Directions for this task:
The data below should be repeated exactly and in full.

#### Records supplied

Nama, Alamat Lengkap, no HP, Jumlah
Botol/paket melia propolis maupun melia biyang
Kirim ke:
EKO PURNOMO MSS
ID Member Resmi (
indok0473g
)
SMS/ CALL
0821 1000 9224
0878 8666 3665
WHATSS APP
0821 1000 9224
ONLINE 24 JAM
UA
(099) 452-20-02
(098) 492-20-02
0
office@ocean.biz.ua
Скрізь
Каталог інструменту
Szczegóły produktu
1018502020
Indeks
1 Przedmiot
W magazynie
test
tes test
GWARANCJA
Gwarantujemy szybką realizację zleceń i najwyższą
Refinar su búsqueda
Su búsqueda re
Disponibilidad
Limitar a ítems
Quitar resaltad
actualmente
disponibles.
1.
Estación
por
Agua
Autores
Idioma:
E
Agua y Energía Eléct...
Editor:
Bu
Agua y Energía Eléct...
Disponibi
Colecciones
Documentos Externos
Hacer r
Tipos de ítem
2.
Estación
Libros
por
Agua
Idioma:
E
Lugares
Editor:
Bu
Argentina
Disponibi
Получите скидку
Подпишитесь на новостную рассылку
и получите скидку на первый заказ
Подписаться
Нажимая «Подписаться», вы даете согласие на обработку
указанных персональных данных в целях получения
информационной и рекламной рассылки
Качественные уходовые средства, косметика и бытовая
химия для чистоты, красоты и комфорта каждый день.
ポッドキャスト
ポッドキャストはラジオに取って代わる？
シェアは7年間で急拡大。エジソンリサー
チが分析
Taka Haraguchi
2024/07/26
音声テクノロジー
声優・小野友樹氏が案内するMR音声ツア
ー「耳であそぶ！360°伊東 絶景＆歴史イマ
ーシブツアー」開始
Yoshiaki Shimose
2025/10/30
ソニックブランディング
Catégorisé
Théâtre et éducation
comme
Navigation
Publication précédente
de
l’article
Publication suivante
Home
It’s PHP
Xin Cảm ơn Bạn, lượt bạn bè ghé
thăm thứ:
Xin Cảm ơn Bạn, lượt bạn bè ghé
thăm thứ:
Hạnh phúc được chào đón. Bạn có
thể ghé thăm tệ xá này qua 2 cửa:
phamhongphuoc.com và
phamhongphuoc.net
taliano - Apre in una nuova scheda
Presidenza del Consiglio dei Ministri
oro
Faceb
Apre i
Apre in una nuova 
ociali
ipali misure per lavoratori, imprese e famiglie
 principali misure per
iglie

########

Result of the exercise:
Nama, Alamat Lengkap, no HP, Jumlah
Botol/paket melia propolis maupun melia biyang
Kirim ke:
EKO PURNOMO MSS
ID Member Resmi (
indok0473g
)
SMS/ CALL
0821 1000 9224
0878 8666 3665
WHATSS APP
0821 1000 9224
ONLINE 24 JAM
UA
(099) 452-20-02
(098) 492-20-02
0
office@ocean.biz.ua
Скрізь
Каталог інструменту
Szczegóły produktu
1018502020
Indeks
1 Przedmiot
W magazynie
test
tes test
GWARANCJA
Gwarantujemy szybką realizację zleceń i najwyższą
Refinar su búsqueda
Su búsqueda re
Disponibilidad
Limitar a ítems
Quitar resaltad
actualmente
disponibles.
1.
Estación
por
Agua
Autores
Idioma:
E
Agua y Energía Eléct...
Editor:
Bu
Agua y Energía Eléct...
Disponibi
Colecciones
Documentos Externos
Hacer r
Tipos de ítem
2.
Estación
Libros
por
Agua
Idioma:
E
Lugares
Editor:
Bu
Argentina
Disponibi
Получите скидку
Подпишитесь на новостную рассылку
и получите скидку на первый заказ
Подписаться
Нажимая «Подписаться», вы даете согласие на обработку
указанных персональных данных в целях получения
информационной и рекламной рассылки
Качественные уходовые средства, косметика и бытовая
химия для чистоты, красоты и комфорта каждый день.
ポッドキャスト
ポッドキャストはラジオに取って代わる？
シェアは7年間で急拡大。エジソンリサー
チが分析
Taka Haraguchi
2024/07/26
音声テクノロジー
声優・小野友樹氏が案内するMR音声ツア
ー「耳であそぶ！360°伊東 絶景＆歴史イマ
ーシブツアー」開始
Yoshiaki Shimose
2025/10/30
ソニックブランディング
Catégorisé
Théâtre et éducation
comme
Navigation
Publication précédente
de
l’article
Publication suivante
Home
It’s PHP
Xin Cảm ơn Bạn, lượt bạn bè ghé
thăm thứ:
Xin Cảm ơn Bạn, lượt bạn bè ghé
thăm thứ:
Hạnh phúc được chào đón. Bạn có
thể ghé thăm tệ xá này qua 2 cửa:
phamhongphuoc.com và
phamhongphuoc.net
taliano - Apre in una nuova scheda
Presidenza del Consiglio dei Ministri
oro
Faceb
Apre i
Apre in una nuova 
ociali
ipali misure per lavoratori, imprese e famiglie
 principali misure per
iglie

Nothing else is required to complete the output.